Ma che cavolo vuole? Perché non pensa agli affari suoi invece di rompere le scatole a me prendesse la sua fidanzata e se ne tornasse a Osaka per quel che me ne importa può non farsi vedere mai più sì giusto non gli dirò una parola stupido odioso bamboccio del Kansai sempre con quel sorriso idiota sulla faccia ma cosa vuole da me non sono affari suoi no

"Il tuo linguaggio non verbale, tanto per dirne una. Non mi guardi negli occhi da quando sono arrivato.."

"Non ho l’abitudine di fissare negli occhi gli altri ragazzi, Hattori." Grugnì Conan.

"... in compenso prima li serravi di scatto e li riaprivi, quasi fossi spaventato da qualcosa. Ho visto il tuo riflesso sul vetro..." riprese Heiji, fingendo di non averlo sentito: "Infine, rispondendo alla mia domanda hai incrociato le braccia. È un chiaro simbolo di chiusura, come se ti volessi proteggere non aprendoti con me... in parole povere stavi mentendo." Concluse, non riuscendo a trattenere un sorrisetto beffardo. Conan stavolta lo guardò dritto negli occhi, con tanta rabbia che l’amico riuscì a percepirla: "Non rifilarmi queste stronzate!" gli urlò contro, e stavolta il sorriso di Heiji si incrinò:

"Non ho intenzione di restare qui a..."

La porta dello studio di aprì, Kogoro aveva un’espressione raggiante e stringeva in mano un gruzzolo di banconote fruscianti: "Indovinate un po’? Ho vinto al video poker! La mia abilità a quanto pare non si limita al campo dell’investigazione! Che ne dite di fare una bella cenetta a base di carne stasera?" esordì, ad alta voce. Heiji, che si era voltato a guardare l’uomo, posò di nuovo lo sguardo sul suo amico e vide che era tornato calmo e pensieroso, come se nulla fosse successo. Rimase a fissarlo per un momento con benevolenza, poi si rivolse a Kogoro: "Non avevi detto che uscivi per comprare qualcosa, visto che io e Kazuha ci fermiamo a dormire qui?"

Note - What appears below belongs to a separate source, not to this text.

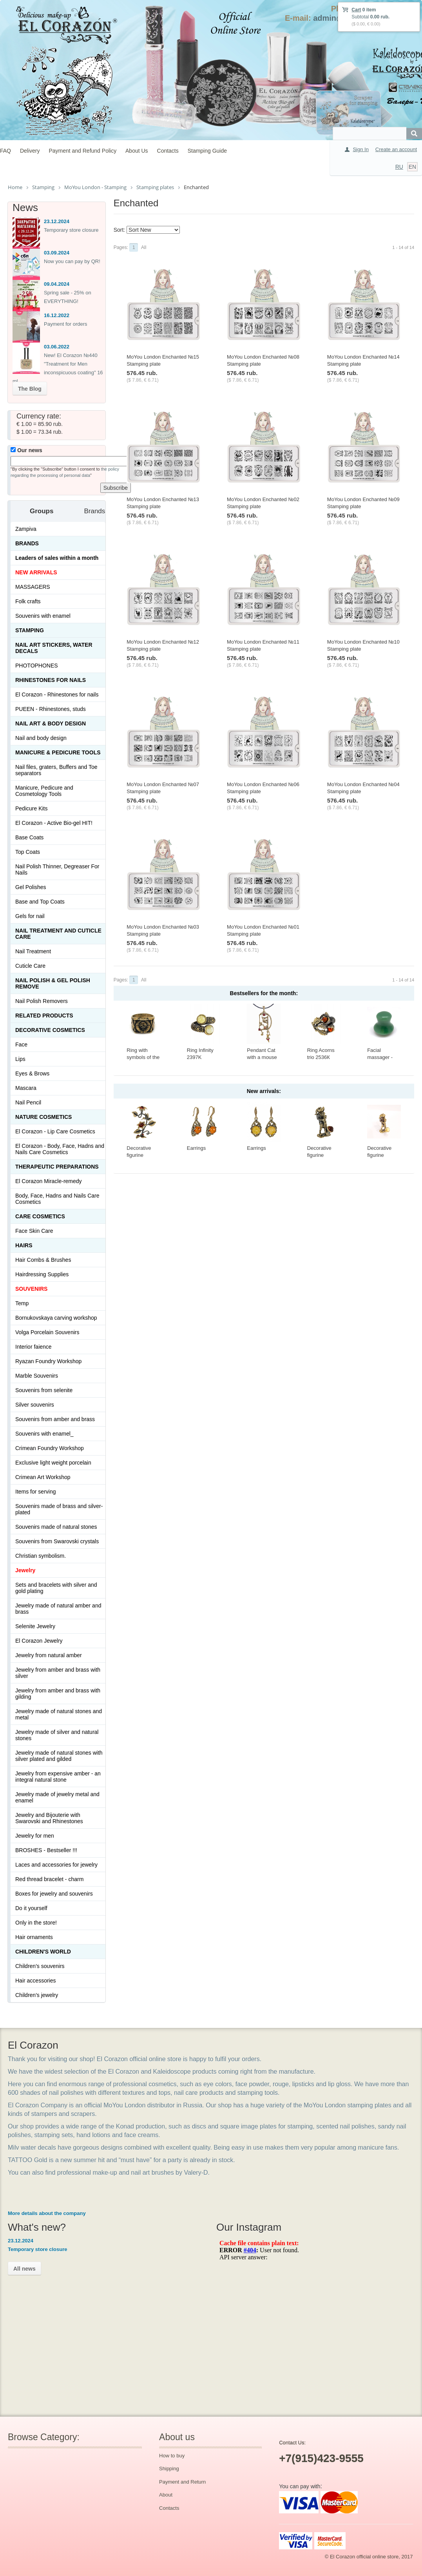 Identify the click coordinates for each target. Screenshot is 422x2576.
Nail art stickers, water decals (53, 648)
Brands (27, 543)
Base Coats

"E infatti vi ho assicurato una cena coi fiocchi." Concluse l’uomo trotterellando verso la camera della figlia. Conan evitò accuratamente di restare di nuovo solo con il detective dell’ovest e seguì lo "zio" zoppicando.

Ran era seduta sul suo letto, le ginocchia piegate e i piedi scalzi sul copriletto soffice, abbracciava il cuscino con aria triste. I suoi occhi erano arrossati e sulle ciglia si erano formate piccole gocce di lacrime. Kazuha era seduta accanto a lei, sul bordo del letto, le gambe accavallate e i piedi appoggiati al pavimento, e giocherellava con una ciocca di capelli visibilmente a disagio. Ogni tanto lanciava occhiate tristi a Ran, ma non sapeva cosa dire per tirarla su di morale. Dopo qualche minuto di quel silenzio così pesante finalmente Kazuha si fece forza e ruppe l’atmosfera:

"Coraggio Ran chan. In fondo è andato tutto bene, e tu sei sana e salva..."

Ran annuì, ma sembrava assente, quasi non la stesse ascoltando. Kazuha se ne avvide e riprese:

"Non è da te buttarti giù in questo modo per una cosa del genere. So che c’è qualcos’altro che ti turba. Ti prego...." posò delicatamente una mano sulla sua, Ran si voltò e si ritrovarono vicinissime:

"...dimmi cos’altro è successo. Non posso vederti così..." Ran vide che i suoi occhi erano sinceramente preoccupati, pieni di tristezza, e sentì che non poteva nasconderle niente; e poi, voleva davvero il parere della sua amica del Kansai poiché era certa che l’avrebbe capita, infatti lei viveva un rapporto con Heiji molto simile al suo con Shinichi.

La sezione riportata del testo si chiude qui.